Novo Presidente Interino da Síria Fala na ONU
O novo presidente interino da Síria, Ahmed al-Sharaa, fará sua primeira aparição na Assembleia Geral da ONU em setembro, marcando a primeira participação de um líder sírio desde 1967. O evento é crucial para Sharaa, que busca fortalecer um governo central em um país marcado por cinquenta anos de autoritarismo sob a família Assad.
Desde sua nomeação, Sharaa enfrenta o desafio de construir um governo inclusivo em meio a um cenário de violência sectária. Recentes ataques, como o atentado suicida em junho que deixou 25 mortos em uma igreja em Damasco, evidenciam a fragilidade da situação. Além disso, a violência entre comunidades, como a recente confrontação entre Druzes e Beduínos, levanta preocupações sobre a estabilidade do país.
Apoio Internacional e Desafios Econômicos
Os Estados Unidos estão sendo incentivados a reabrir sua embaixada em Damasco e a apoiar a transição econômica da Síria. A moeda síria desvalorizou-se em 99% desde 2011, e a taxa de desemprego gira em torno de 24%. A situação humanitária é crítica, com muitos sírios vivendo abaixo da linha da pobreza e enfrentando escassez de serviços básicos, como eletricidade.
Para ajudar na recuperação, a Arábia Saudita e o Catar já quitaram dívidas da Síria junto ao Banco Mundial e prometeram investimentos significativos. No entanto, o custo total da reconstrução é estimado em 400 bilhões de dólares, um desafio que requer apoio contínuo da comunidade internacional.
Caminhos para a Estabilidade
Sharaa tem a tarefa de reformar instituições e lidar com a antiga elite econômica ligada ao regime anterior. Um comitê está avaliando a reestruturação de ativos de aliados de Assad, mas a falta de confiança nas instituições judiciais pode dificultar esse processo.

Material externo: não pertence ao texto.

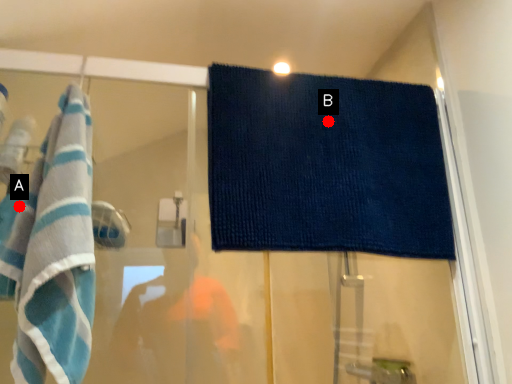 Question: Two points are circled on the image, labeled by A and B beside each circle. Which of the following is the farthest from the observer?

Choices:
 (A) A is further
 (B) B is further

Answer: (B) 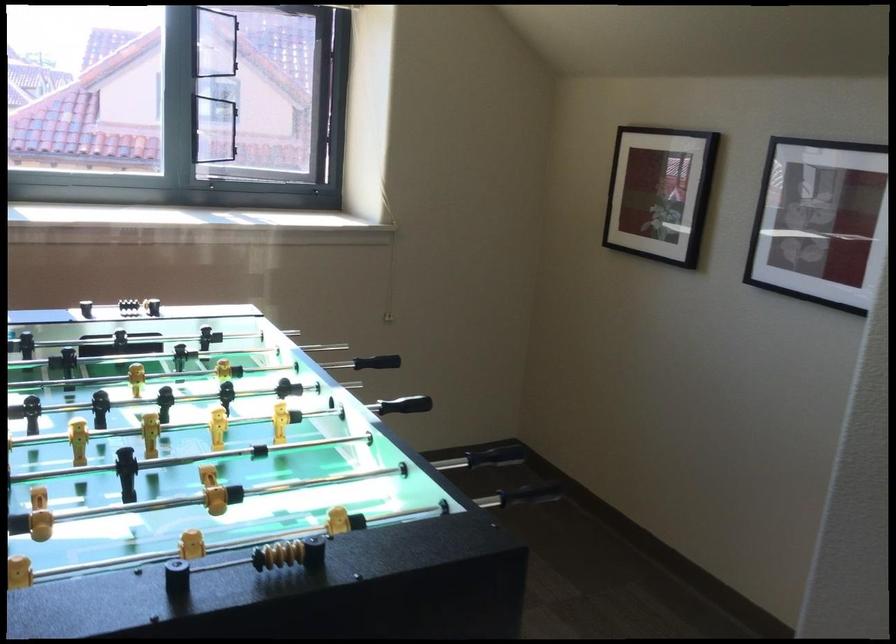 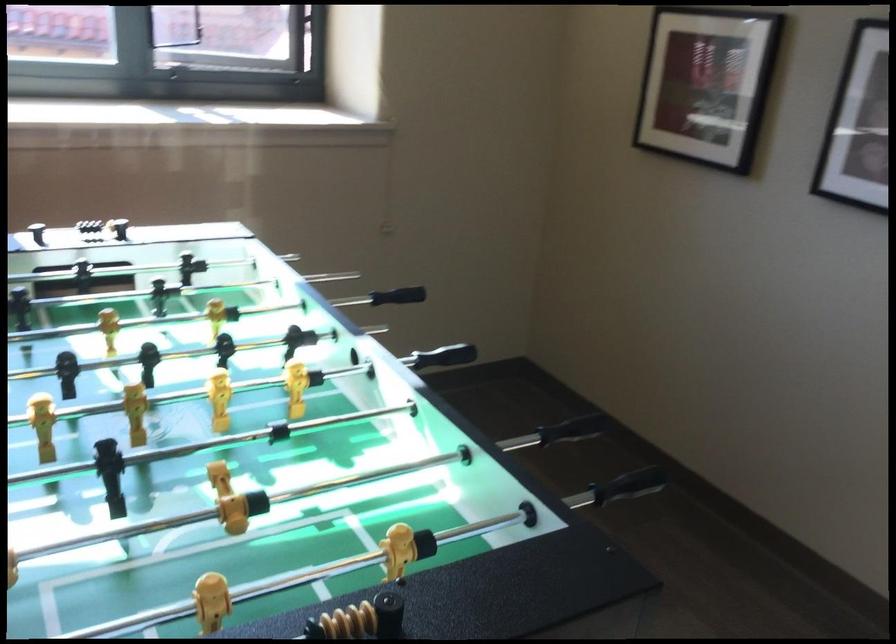 What movement of the cameraman would produce the second image?

The cameraman walked toward left, forward. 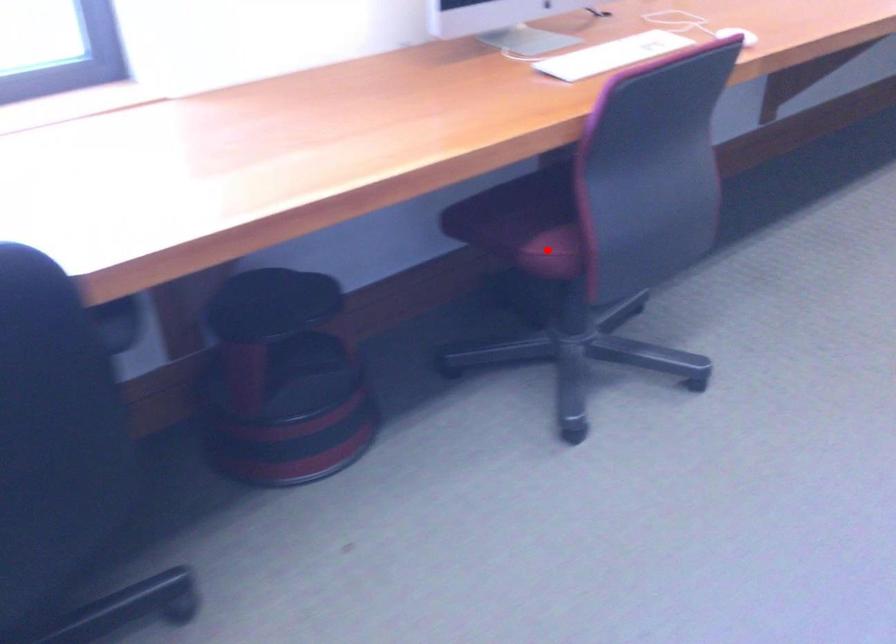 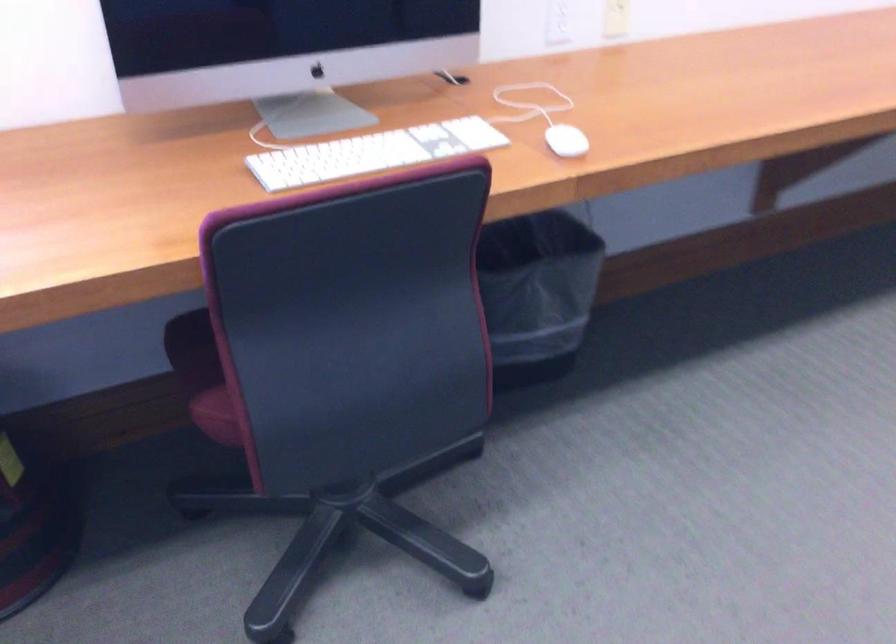 Question: I am providing you with two images of the same scene from different viewpoints. Image1 has a red point marked. In image2, the corresponding 3D location appears at what relative position? Reply with the corresponding letter.

Choices:
 (A) Closer
 (B) Farther

Answer: (A) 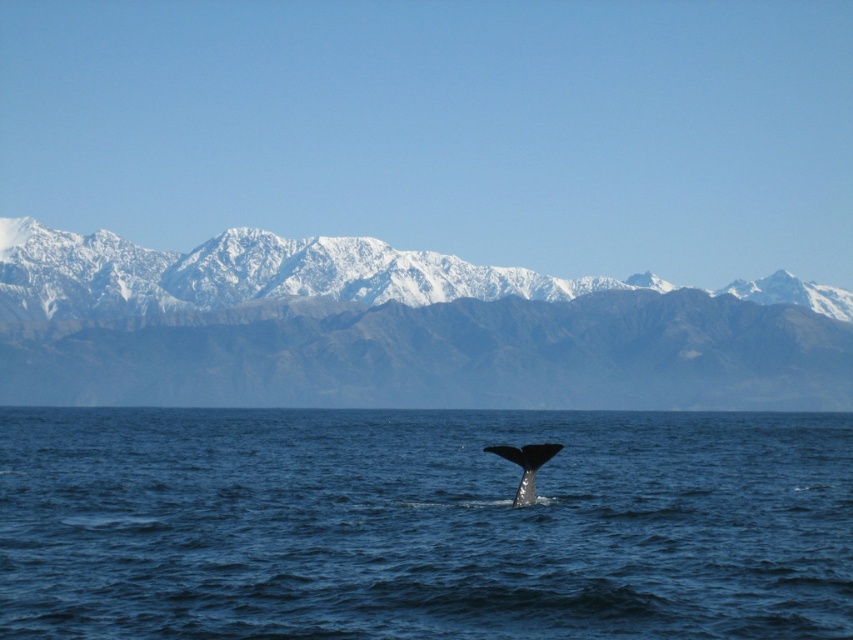 You are a marine biologist observing the scene from a boat. You notice the blue water at tail center and the gray smooth whale tail at lower center. Based on their positions, which object is farther from your current position?

The blue water at tail center is farther from your current position since it is 163.16 meters away from the gray smooth whale tail at lower center, which is closer to the boat.

You are standing on a boat and see two points in the water. The first point is at coordinate point[544,266] and the second is at point[643,496]. Which point is closer to the boat?

Point[544,266] is closer to the boat because it is further to the camera than point[643,496].

You are a marine biologist observing the scene from a boat. You notice the snowy rock mountain range at upper center and the gray smooth whale tail at lower center. How far apart are these two landmarks in feet?

The snowy rock mountain range at upper center is 1194.04 feet from the gray smooth whale tail at lower center. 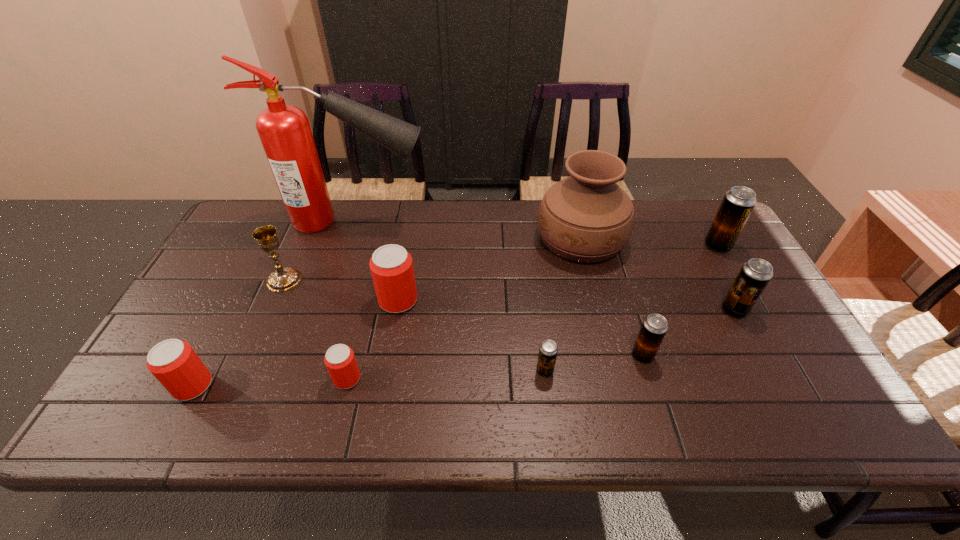 Locate an element on the screen. the fourth closest beer can to the third beer can from right to left is located at coordinates (391, 266).

Identify which beer can is located as the fourth nearest to the chalice. Please provide its 2D coordinates. Your answer should be formatted as a tuple, i.e. [(x, y)], where the tuple contains the x and y coordinates of a point satisfying the conditions above.

[(548, 350)]

At what (x,y) coordinates should I click in order to perform the action: click on the fourth closest black beer can to the chalice. Please return your answer as a coordinate pair (x, y). This screenshot has height=540, width=960. Looking at the image, I should click on (738, 203).

You are a GUI agent. You are given a task and a screenshot of the screen. Output one action in this format:
    pyautogui.click(x=<x>, y=<y>)
    Task: Click on the black beer can that is the closest to the farthest beer can
    Image resolution: width=960 pixels, height=540 pixels.
    Given the screenshot: What is the action you would take?
    pyautogui.click(x=755, y=274)

Locate which red beer can ranks in proximity to the fire extinguisher. Please provide its 2D coordinates. Your answer should be formatted as a tuple, i.e. [(x, y)], where the tuple contains the x and y coordinates of a point satisfying the conditions above.

[(391, 266)]

I want to click on red beer can that is the second closest to the farthest beer can, so click(339, 359).

I want to click on free space that satisfies the following two spatial constraints: 1. on the back side of the chalice; 2. on the right side of the farthest beer can, so click(x=300, y=246).

At what (x,y) coordinates should I click in order to perform the action: click on free spot that satisfies the following two spatial constraints: 1. at the nozzle of the farthest beer can; 2. on the left side of the tallest object. Please return your answer as a coordinate pair (x, y). Looking at the image, I should click on (345, 246).

The width and height of the screenshot is (960, 540). I want to click on free space that satisfies the following two spatial constraints: 1. at the nozzle of the fire extinguisher; 2. on the back side of the smallest red beer can, so click(x=301, y=379). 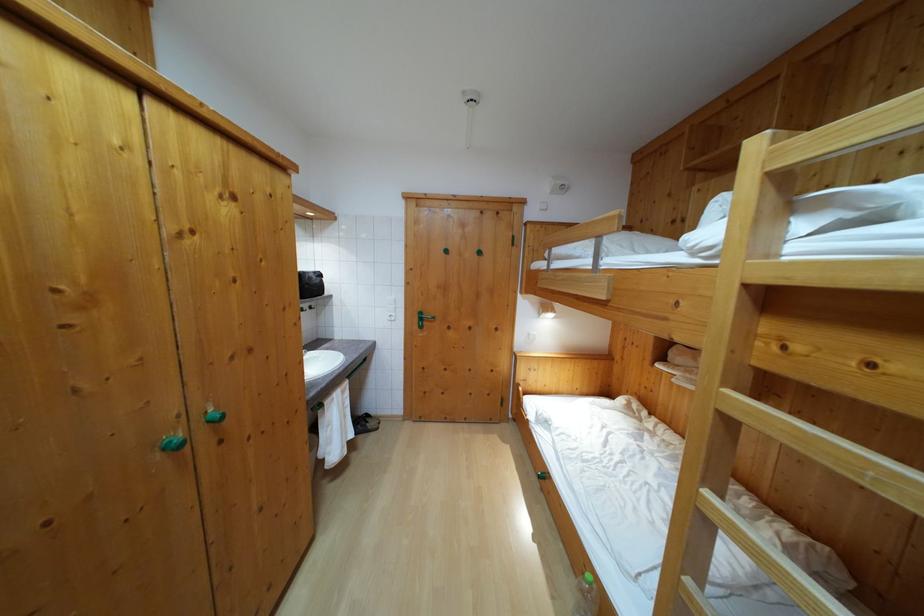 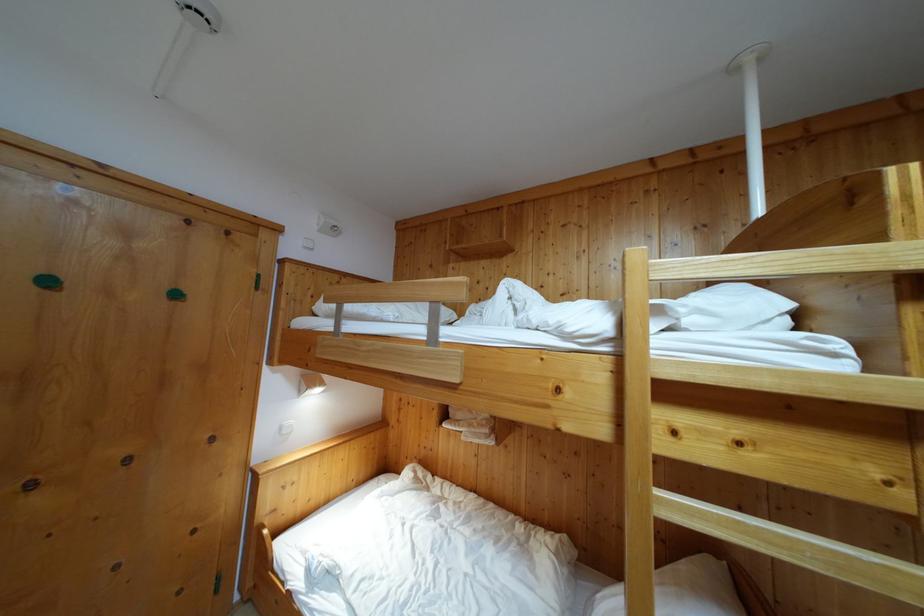 Find the pixel in the second image that matches (539,301) in the first image.

(310, 374) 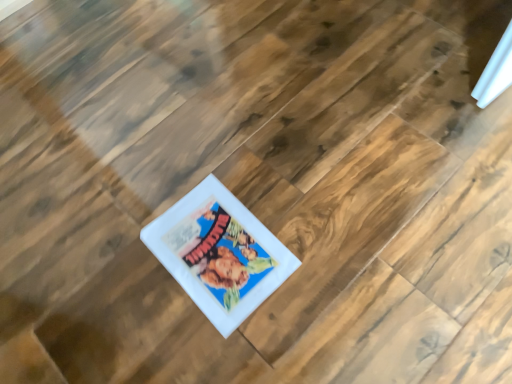 The image size is (512, 384). Identify the location of free spot above white plastic picture frame at center (from a real-world perspective). (213, 241).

A iniciativa Global Fragility Act dos EUA pode ser uma ferramenta valiosa para promover o desenvolvimento econômico e a estabilidade na Síria. A criação de um fundo multidoador para financiar serviços essenciais e a reconstrução é uma proposta que pode facilitar a recuperação do país.
O sucesso de Sharaa dependerá de sua capacidade de unir as diversas comunidades sírias e oferecer oportunidades concretas para a população. A reabertura da embaixada dos EUA em Damasco pode ser um passo importante para fortalecer essa nova fase política e econômica da Síria.